[
https://issues.apache.org/jira/browse/HDFS-10672?page=com.atlassian.jira.plugin.system.issuetabpanels:comment-tabpanel&focusedCommentId=15404346#comment-15404346
]
James Clampffer commented on HDFS-10672:
----------------------------------------
Hey Anatoli, it looks like this no longer applies cleanly to the current head
of HDFS-8707, could you take a look? I let my turnaround time for finishing
reviews get longer than it should be which could have caused this; sorry about
that.
{code}
virtual Status PositionRead(void *buf, size_t buf_size, off_t offset, size_t
*bytes_read) = 0;
virtual Status Read(void *buf, size_t buf_size, size_t *bytes_read) = 0;
{code}
Thanks for changing this and the bits of code the change touched. The old API
that used nbyte as an in/out parameter was a bad design choice for every
real-world situation I tried using it on.
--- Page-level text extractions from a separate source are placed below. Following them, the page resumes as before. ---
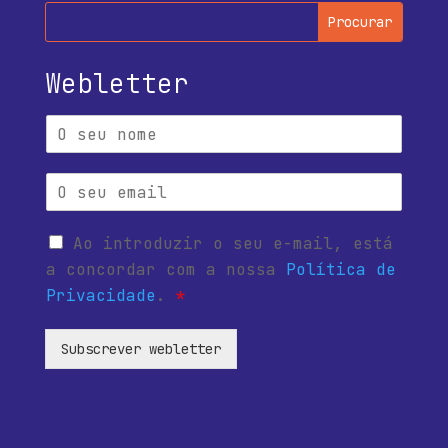
Webletter
Ao introduzir o seu e-mail, está
a concordar com a nossa
Política de
Privacidade
.
*
Subscrever webletter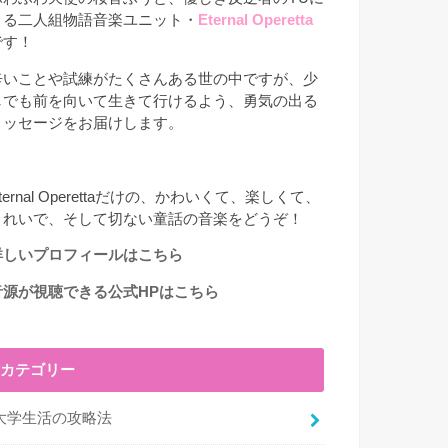
よる二人組物語音楽ユニット・
Eternal Operetta
です！
辛いことや試練がたくさんある世の中ですが、少
しでも前を向いて生きて行けるよう、勇気の出る
メッセージをお届けします。
ternal Operettaだけの、かわいくて、楽しくて、
きれいで、そして切ない童話の音楽をどうぞ！
詳しいプロフィールはこちら
音源が視聴できる公式HPはこちら
カテゴリー
大学生活の攻略法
Overall the code looks good. I think there's a few things worth doing make it
a bit better before committing.
1) In cat.c you have some nice uri parsing code. It looks like you are working
on several other file system tools that are going to be using something similar
if they have C versions. I think it'd be worth pulling out that parsing code
into it's own file so it can be shared between your tools and used by others
who need a nice C API for that. You could also write some C wrappers around
the C++ URI parsing code because it's more functionally complete if you want to
go that route. You can defer this work until some of your other utility tools
start landing; I just want to make sure we don't have several tools with the
same copy/pasted block of code.
2) In cat.cpp you use the same C-style URI code. Since part of the value of
this work is to provide good examples of libhdfs API usage I think you should
reuse our URI parsing class from libhdfspp/lib/common/uri.h here.
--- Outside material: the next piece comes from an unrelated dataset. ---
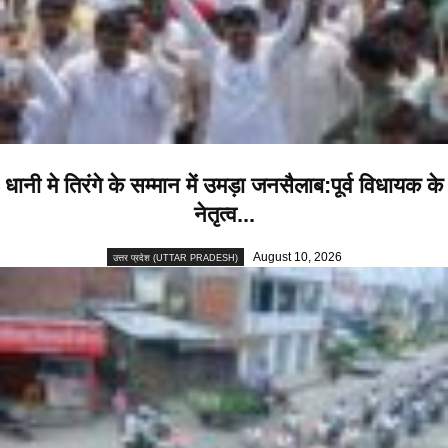
धानी मे तिरंगे के सम्मान में उमड़ा जनसैलाब:पूर्व विधायक के
नेतृत्व...
August 10, 2026
उत्तर प्रदेश (UTTAR PRADESH)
3) Like Bob mentioned earlier it's worth updating this to use the
ConfigurationLoader to give you an HdfsConfiguration object that can give you
an Options object that reflects what people have in /etc/hadoop/conf or
$HADOOP_CONF_DIR. I can give you a hand here if you need some references on
how to do this (at least the way I'd do it).
4) In some of the unit tests:
{code}
file_info->file_length_ = 1; //To avoid running into EOF
{code}
Best to add at least one test that makes sure we do get the EOF status when
expected. I've tried to get away with similar "small" changes to other tests
without new tests and it always ended up being more pain later on than writing
the test would have.
5) In the changes to status:
{code}
bool invalid_offset() const { return code_ == kInvalidOffset; }
{code}
Not really a blocker, but I try to follow the pattern of is_<some predicate on
object's current state> to make it really clear that what you're doing is
strictly a test even when the object isn't const qualified.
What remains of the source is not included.